BEGIN Source records
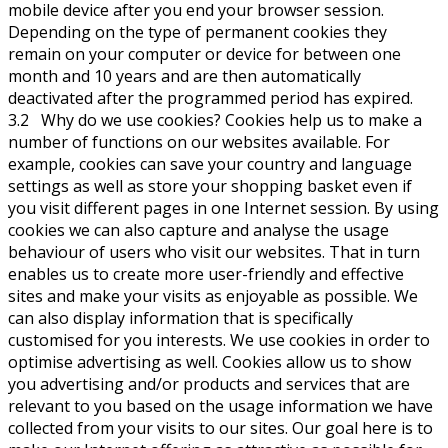
mobile device after you end your browser session.
Depending on the type of permanent cookies they
remain on your computer or device for between one
month and 10 years and are then automatically
deactivated after the programmed period has expired.
3.2 Why do we use cookies? Cookies help us to make a
number of functions on our websites available. For
example, cookies can save your country and language
settings as well as store your shopping basket even if
you visit different pages in one Internet session. By using
cookies we can also capture and analyse the usage
behaviour of users who visit our websites. That in turn
enables us to create more user-friendly and effective
sites and make your visits as enjoyable as possible. We
can also display information that is specifically
customised for you interests. We use cookies in order to
optimise advertising as well. Cookies allow us to show
you advertising and/or products and services that are
relevant to you based on the usage information we have
collected from your visits to our sites. Our goal here is to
END Source records
Aim of the exercise: What you return must match the records letter for letter, except that the pictures stay out.

Output for this task:
mobile device after you end your browser session.
Depending on the type of permanent cookies they
remain on your computer or device for between one
month and 10 years and are then automatically
deactivated after the programmed period has expired.
3.2 Why do we use cookies? Cookies help us to make a
number of functions on our websites available. For
example, cookies can save your country and language
settings as well as store your shopping basket even if
you visit different pages in one Internet session. By using
cookies we can also capture and analyse the usage
behaviour of users who visit our websites. That in turn
enables us to create more user-friendly and effective
sites and make your visits as enjoyable as possible. We
can also display information that is specifically
customised for you interests. We use cookies in order to
optimise advertising as well. Cookies allow us to show
you advertising and/or products and services that are
relevant to you based on the usage information we have
collected from your visits to our sites. Our goal here is to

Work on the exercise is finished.